*** Opening Available data ***

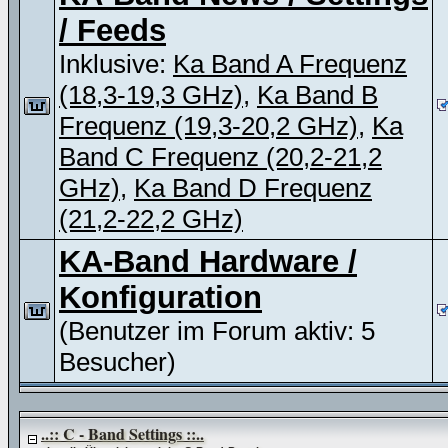
/ Feeds
Inklusive:
Ka Band A Frequenz
(18,3-19,3 GHz)
,
Ka Band B
Frequenz (19,3-20,2 GHz)
,
Ka
Band C Frequenz (20,2-21,2
GHz)
,
Ka Band D Frequenz
(21,2-22,2 GHz)
KA-Band Hardware /
Konfiguration
(Benutzer im Forum aktiv: 5
Besucher)
..:: C - Band Settings ::..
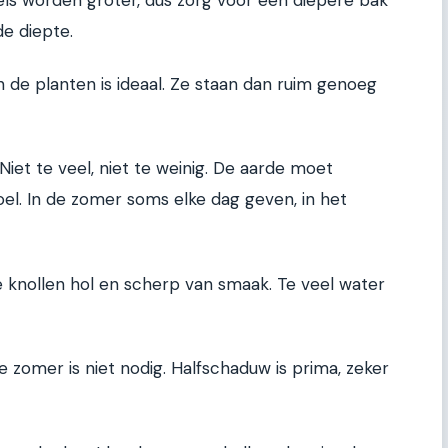
e diepte.
en de planten is ideaal. Ze staan dan ruim genoeg
Niet te veel, niet te weinig. De aarde moet
el. In de zomer soms elke dag geven, in het
e knollen hol en scherp van smaak. Te veel water
de zomer is niet nodig. Halfschaduw is prima, zeker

*** Closing Available data ***

- [Task brief]
All lines that include the word "veel" must be copied from the material above.

- [Your solution]
Niet te veel, niet te weinig. De aarde moet
e knollen hol en scherp van smaak. Te veel water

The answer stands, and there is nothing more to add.